Service Management Best Practices - Establish a service governance policy that defines authority, accountability, and decision rights
Service Management Best Practices
Establish a service governance policy that defines authority, accountability, and decision rights
Overview
Governance without a policy is governance by convention — it depends on institutional memory, personal relationships, and informal agreements that do not survive organizational change. When the people who understand the conventions leave, governance collapses. A formal policy transforms governance from a practice that exists in people’s heads into an organizational capability that exists in the organization itself.
Best Practice
Develop, publish, and maintain a formal Service Governance Policy that explicitly defines: who has authority to approve new services, service changes, and service retirements; what information must be provided before a service governance decision can be made; what the escalation path is when governance decisions cannot be reached at the standard level; and how governance compliance is monitored and what happens when violations occur.
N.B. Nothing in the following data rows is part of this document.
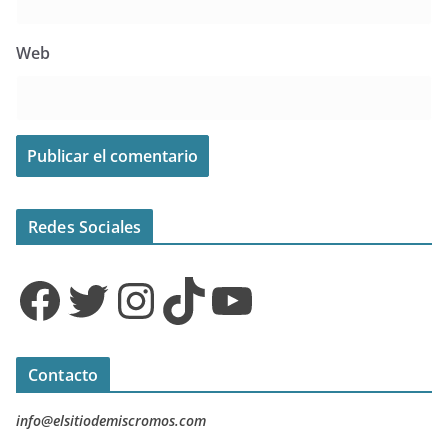
Web
Redes Sociales
Facebook
Twitter
Instagram
TikTok
YouTube
Contacto
info@elsitiodemiscromos.com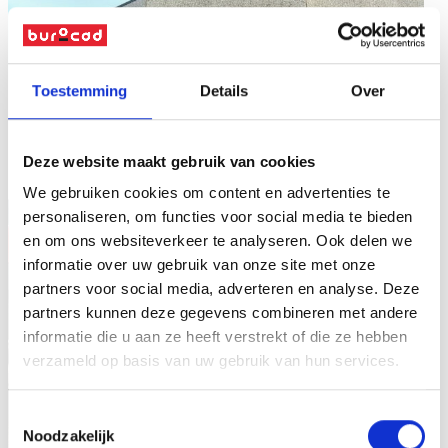
Toestemming
Details
Over
Deze website maakt gebruik van cookies
We gebruiken cookies om content en advertenties te
personaliseren, om functies voor social media te bieden
en om ons websiteverkeer te analyseren. Ook delen we
informatie over uw gebruik van onze site met onze
partners voor social media, adverteren en analyse. Deze
partners kunnen deze gegevens combineren met andere
informatie die u aan ze heeft verstrekt of die ze hebben
verzameld op basis van uw gebruik van hun services.
Toestemmingsselectie
Noodzakelijk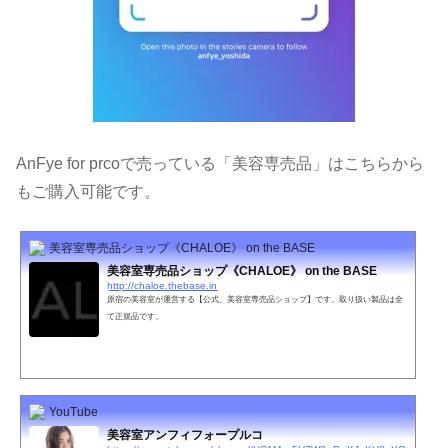
AnFye for prcoで売っている「美容専売品」はこちらから
もご購入可能です。
美容室専売品ショップ《CHALOE》 on the BASE
美容室専売品ショップ《CHALOE》 on the BASE
http://chaloe.thebase.in
原宿の美容室が運営する【公式、美容室専売品ショップ】です。取り扱い製品は全
て正規品です。
YouTube
美容室アンフィフォープルコ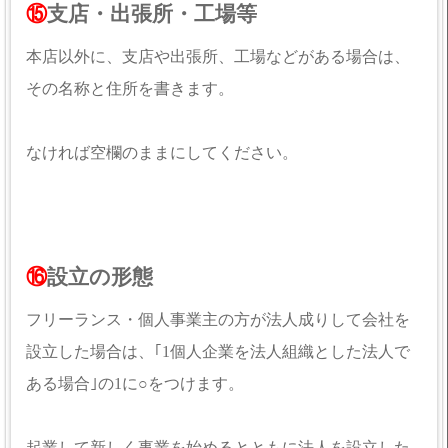
⑮
支店・出張所・工場等
本店以外に、支店や出張所、工場などがある場合は、
その名称と住所を書きます。
なければ空欄のままにしてください。
⑯
設立の形態
フリーランス・個人事業主の方が法人成りして会社を
設立した場合は、｢1個人企業を法人組織とした法人で
ある場合｣の1に○をつけます。
起業して新しく事業を始めるとともに法人を設立した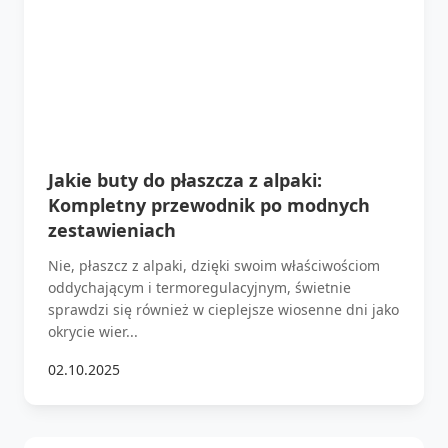
Jakie buty do płaszcza z alpaki:
Kompletny przewodnik po modnych
zestawieniach
Nie, płaszcz z alpaki, dzięki swoim właściwościom
oddychającym i termoregulacyjnym, świetnie
sprawdzi się również w cieplejsze wiosenne dni jako
okrycie wier...
02.10.2025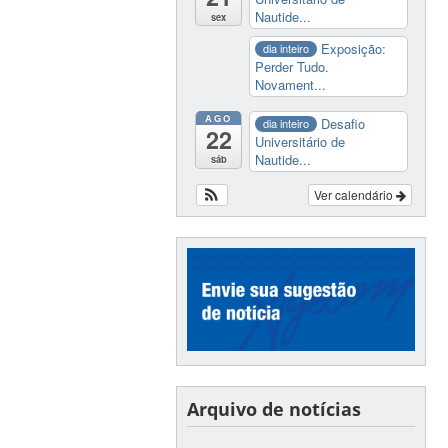
Nautide...
sex
Exposição:
dia inteiro
Perder Tudo.
Novament...
AGO
Desafio
dia inteiro
22
Universitário de
Nautide...
sáb
Ver calendário
Arquivo de notícias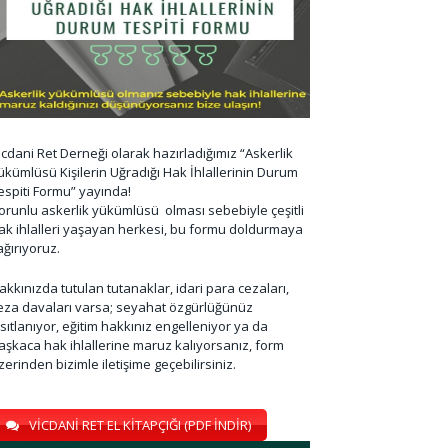
icdani Ret Derneği olarak hazırladığımız “Askerlik
ükümlüsü Kişilerin Uğradığı Hak İhlallerinin Durum
espiti Formu” yayında!
orunlu askerlik yükümlüsü olması sebebiyle çeşitli
ak ihlalleri yaşayan herkesi, bu formu doldurmaya
ağırıyoruz.
akkınızda tutulan tutanaklar, idari para cezaları,
eza davaları varsa; seyahat özgürlüğünüz
ısıtlanıyor, eğitim hakkınız engelleniyor ya da
aşkaca hak ihlallerine maruz kalıyorsanız, form
zerinden bizimle iletişime geçebilirsiniz.
VİCDANİ RET EL KİTAPÇIĞI (PDF İNDİR)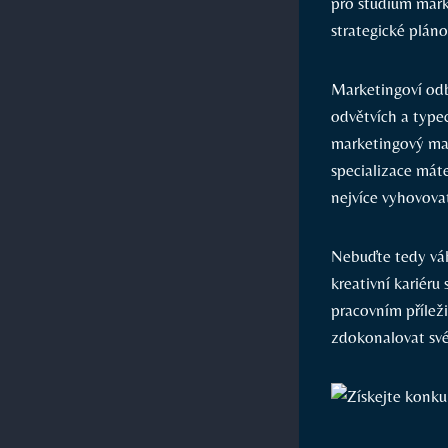
pro studium marke
strategické pláno
Marketingoví odb
odvětvích a type
marketingový man
specializace máte
nejvíce vyhovova
Nebuďte tedy váh
kreativní kariér
pracovním přílež
zdokonalovat své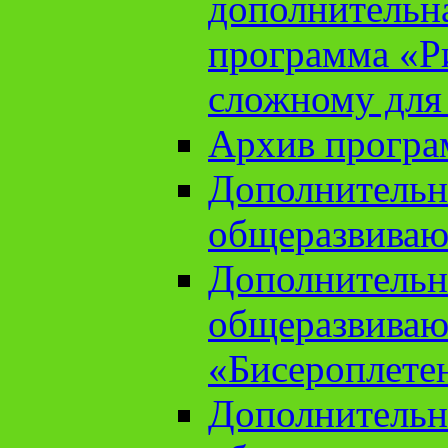
дополнительн
программа «Ри
сложному для
Архив прогр
Дополнительн
общеразвиваю
Дополнительн
общеразвиваю
«Бисероплете
Дополнительн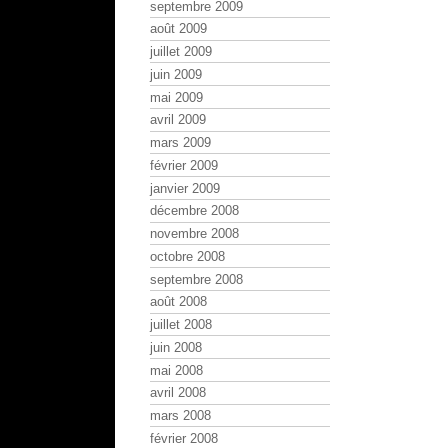
septembre 2009
août 2009
juillet 2009
juin 2009
mai 2009
avril 2009
mars 2009
février 2009
janvier 2009
décembre 2008
novembre 2008
octobre 2008
septembre 2008
août 2008
juillet 2008
juin 2008
mai 2008
avril 2008
mars 2008
février 2008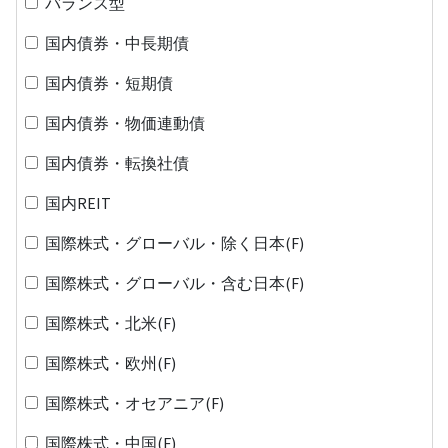
バランス型
国内債券・中長期債
国内債券・短期債
国内債券・物価連動債
国内債券・転換社債
国内REIT
国際株式・グローバル・除く日本(F)
国際株式・グローバル・含む日本(F)
国際株式・北米(F)
国際株式・欧州(F)
国際株式・オセアニア(F)
国際株式・中国(F)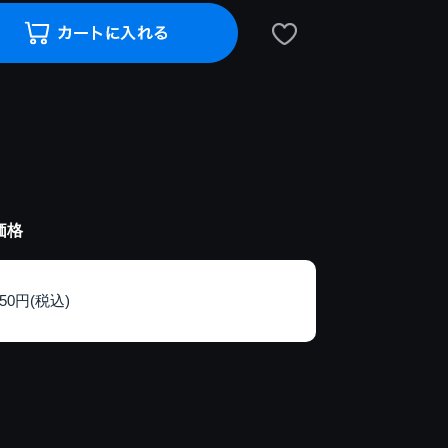
価格
150円(税込)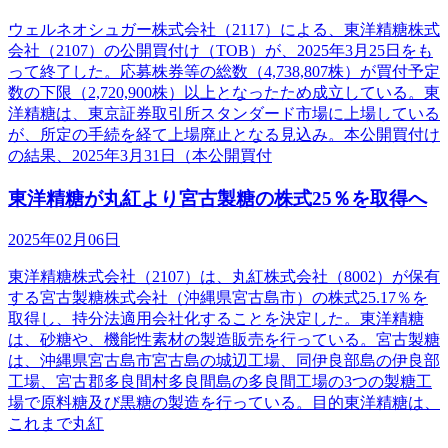
ウェルネオシュガー株式会社（2117）による、東洋精糖株式
会社（2107）の公開買付け（TOB）が、2025年3月25日をも
って終了した。応募株券等の総数（4,738,807株）が買付予定
数の下限（2,720,900株）以上となったため成立している。東
洋精糖は、東京証券取引所スタンダード市場に上場している
が、所定の手続を経て上場廃止となる見込み。本公開買付け
の結果、2025年3月31日（本公開買付
東洋精糖が丸紅より宮古製糖の株式25％を取得へ
2025年02月06日
東洋精糖株式会社（2107）は、丸紅株式会社（8002）が保有
する宮古製糖株式会社（沖縄県宮古島市）の株式25.17％を
取得し、持分法適用会社化することを決定した。東洋精糖
は、砂糖や、機能性素材の製造販売を行っている。宮古製糖
は、沖縄県宮古島市宮古島の城辺工場、同伊良部島の伊良部
工場、宮古郡多良間村多良間島の多良間工場の3つの製糖工
場で原料糖及び黒糖の製造を行っている。目的東洋精糖は、
これまで丸紅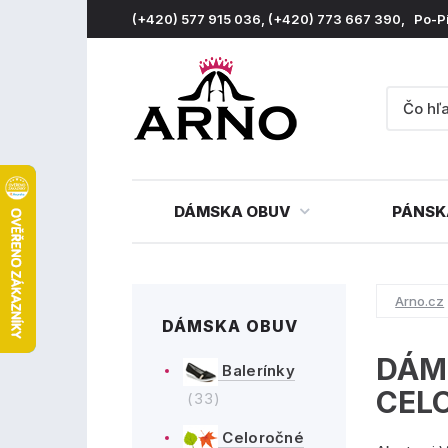
(+420) 577 915 036, (+420) 773 667 390, Po-P
DÁMSKA OBUV
PÁNSK
Arno.cz
DÁMSKA OBUV
DÁM
Balerínky
CEL
(33)
Celoročné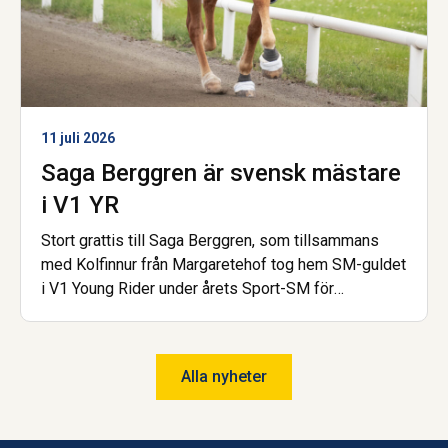
11 juli 2026
Saga Berggren är svensk mästare
i V1 YR
Stort grattis till Saga Berggren, som tillsammans
med Kolfinnur från Margaretehof tog hem SM-guldet
i V1 Young Rider under årets Sport-SM för
islandshäst. Nu är hon dessutom åter igen uttagen
till landslaget! Saga har gått gymnasiet på Wången
och går nu Hovslagarutbildningen, även den på
Alla nyheter
Wången.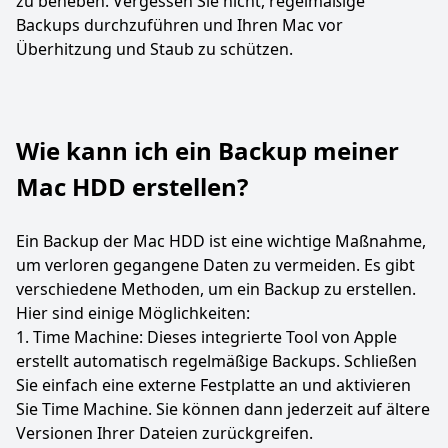
zu beheben. Vergessen Sie nicht, regelmäßige
Backups durchzuführen und Ihren Mac vor
Überhitzung und Staub zu schützen.
Wie kann ich ein Backup meiner
Mac HDD erstellen?
Ein Backup der Mac HDD ist eine wichtige Maßnahme,
um verloren gegangene Daten zu vermeiden. Es gibt
verschiedene Methoden, um ein Backup zu erstellen.
Hier sind einige Möglichkeiten:
1. Time Machine: Dieses integrierte Tool von Apple
erstellt automatisch regelmäßige Backups. Schließen
Sie einfach eine externe Festplatte an und aktivieren
Sie Time Machine. Sie können dann jederzeit auf ältere
Versionen Ihrer Dateien zurückgreifen.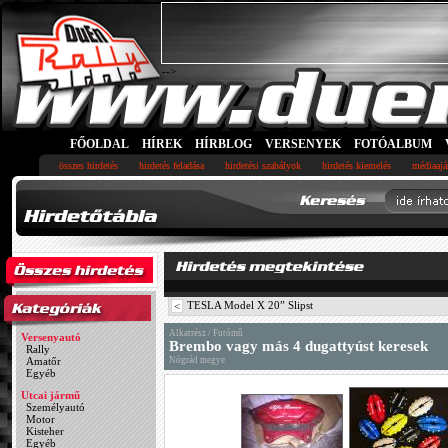
-->
FŐOLDAL
HÍREK
HÍRBLOG
VERSENYEK
FOTÓALBUM
összes hirdetés
hirdetés feladása
hirdetési szabályok
hirdetés kiemelés
médiaajá
TESLA Model X 20” Slipst
<
Alkatrész / Futómű
Versenyautó
Brembo vagy más 4 dugattyúst keresek
Rally
Amatőr
Nógrád megye
Egyéb
Utcai jármű
Személyautó
Motor
Kisteher
Egyéb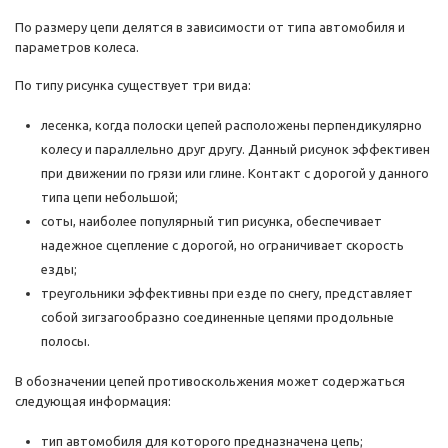
По размеру цепи делятся в зависимости от типа автомобиля и
параметров колеса.
По типу рисунка существует три вида:
лесенка, когда полоски цепей расположены перпендикулярно
колесу и параллельно друг другу. Данный рисунок эффективен
при движении по грязи или глине. Контакт с дорогой у данного
типа цепи небольшой;
соты, наиболее популярный тип рисунка, обеспечивает
надежное сцепление с дорогой, но ограничивает скорость
езды;
треугольники эффективны при езде по снегу, представляет
собой зигзагообразно соединенные цепями продольные
полосы.
В обозначении цепей противоскольжения может содержаться
следующая информация:
тип автомобиля для которого предназначена цепь;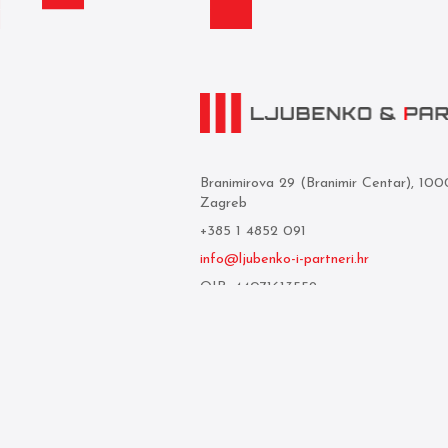
Branimirova 29 (Branimir Centar), 10
Zagreb
+385 1 4852 091
info@ljubenko-i-partneri.hr
OIB: 44071613559
Privredna banka Zagreb d.d.
IBAN: HR05 2340 0091 1103 0860 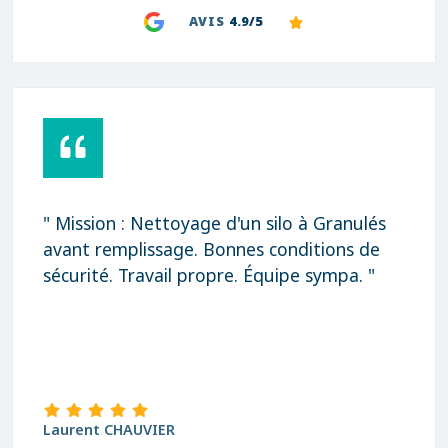
AVIS
4.9/5
" Mission : Nettoyage d'un silo à Granulés
avant remplissage. Bonnes conditions de
sécurité. Travail propre. Équipe sympa. "
Laurent CHAUVIER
The policy should be reviewed and reaffirmed at least annually.
Benefit(s)
A formal governance policy provides the organizational mandate that gives service governance its authority. Decisions are made consistently because the process is documented. New leaders can learn governance norms by reading the policy rather than by learning through trial and error. Compliance is enforceable because expectations are explicit. The policy provides the foundation for everything else in service governance — without it, governance is at constant risk of erosion.